Des réfugiés, clandestins de nulle part, débarquent en pleine nuit avec leurs secrets à eux. Seule certitude : Awad est mécanicien. Certitude de courte durée : il doute… les sauvera-t-il ?
Dans une économie de mots, il doute joyeusement, il est secret joyeusement ou tristement. Une voyageuse a cru bon d’embarquer un accordéon, ce qui est encombrant, mais ménage quelques bonnes surprises dans le tempo d’une pièce, certes avec des longeurs mais dont les questions écorchent les (bonnes) consciences :
– ne sommes-nous pas prisonniers de clichés ?

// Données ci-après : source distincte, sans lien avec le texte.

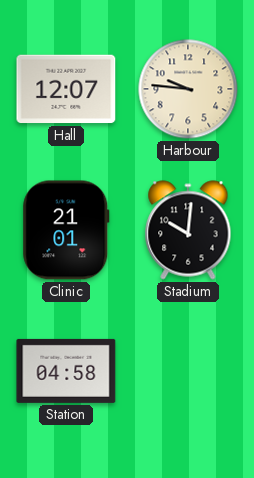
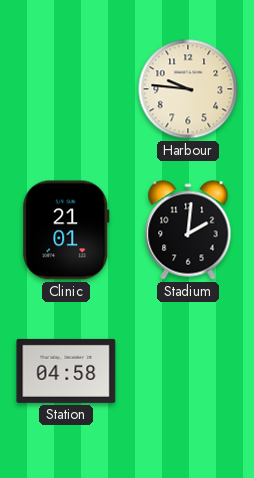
Hall: 12:07 -> none
Stadium: 10:01 -> 2:01
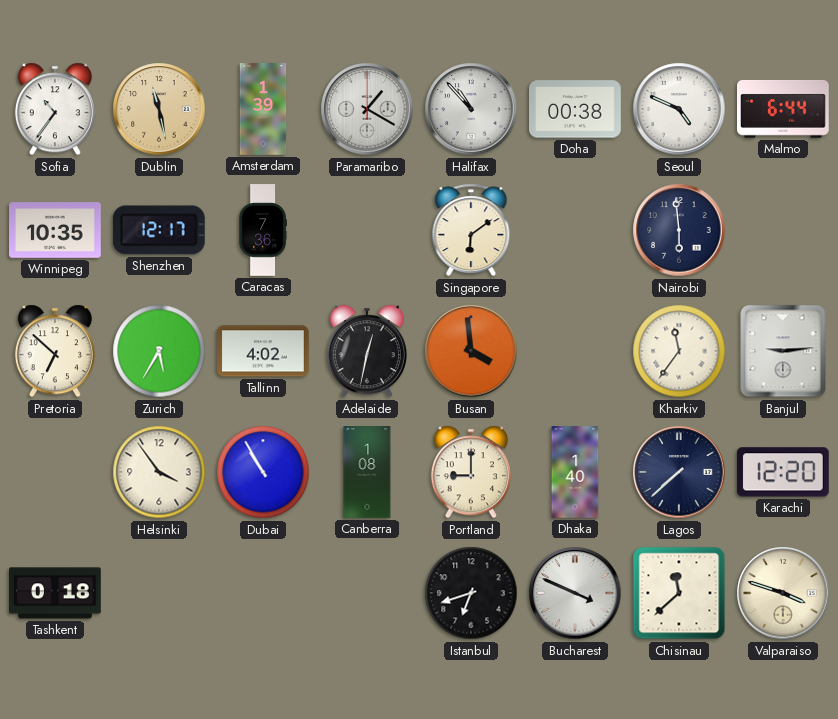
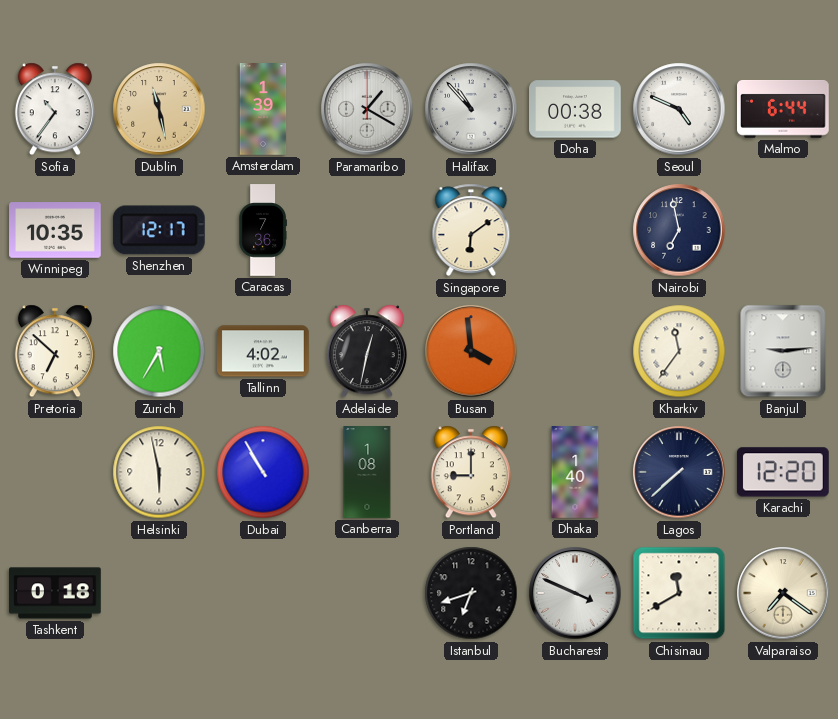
Nairobi: 5:59 -> 6:58
Helsinki: 3:54 -> 5:58
Chisinau: 11:38 -> 11:40
Valparaiso: 3:48 -> 7:21
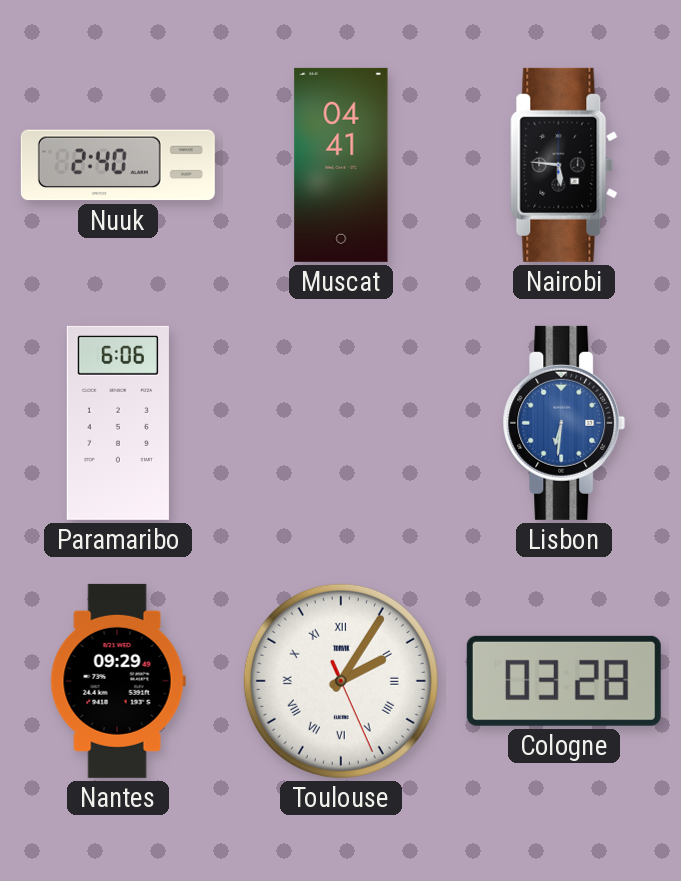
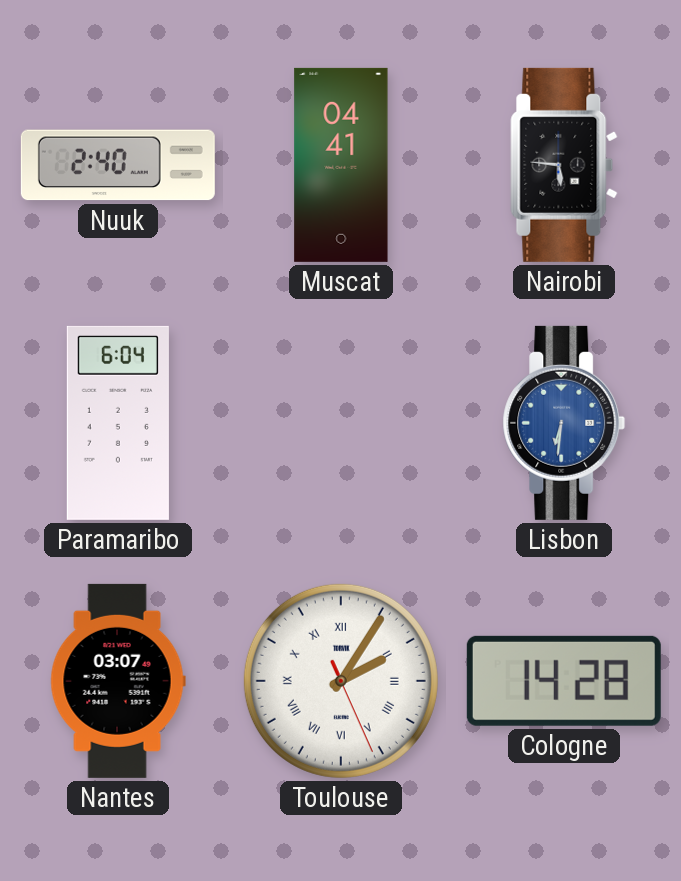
Paramaribo: 6:06 -> 6:04
Nantes: 09:29 -> 03:07
Cologne: 03:28 -> 14:28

– un mécanicien en panne de papiers doit-il, comme une évidence, sauver des voyageurs en panne ?
– et si c’était les rapports entre les uns et les autres qui étaient en panne ?
Pièce africaine, « car il manque toujours une pièce en Afrique », nous dit l’auteur et metteuse en scène, Catherine Anne, également, directrice du Théâtre de l’Est parisien. Elle nous fait le coup de la panne de société, d’identités.
William Nadylam, déjà remarqué dans Hamlet, joue sur du velours, un guide tourmenté. Il joue facile.
Jean-Baptiste Anoumon, déjà interprète des Nègres de Jean Genet, est un très bon mécano.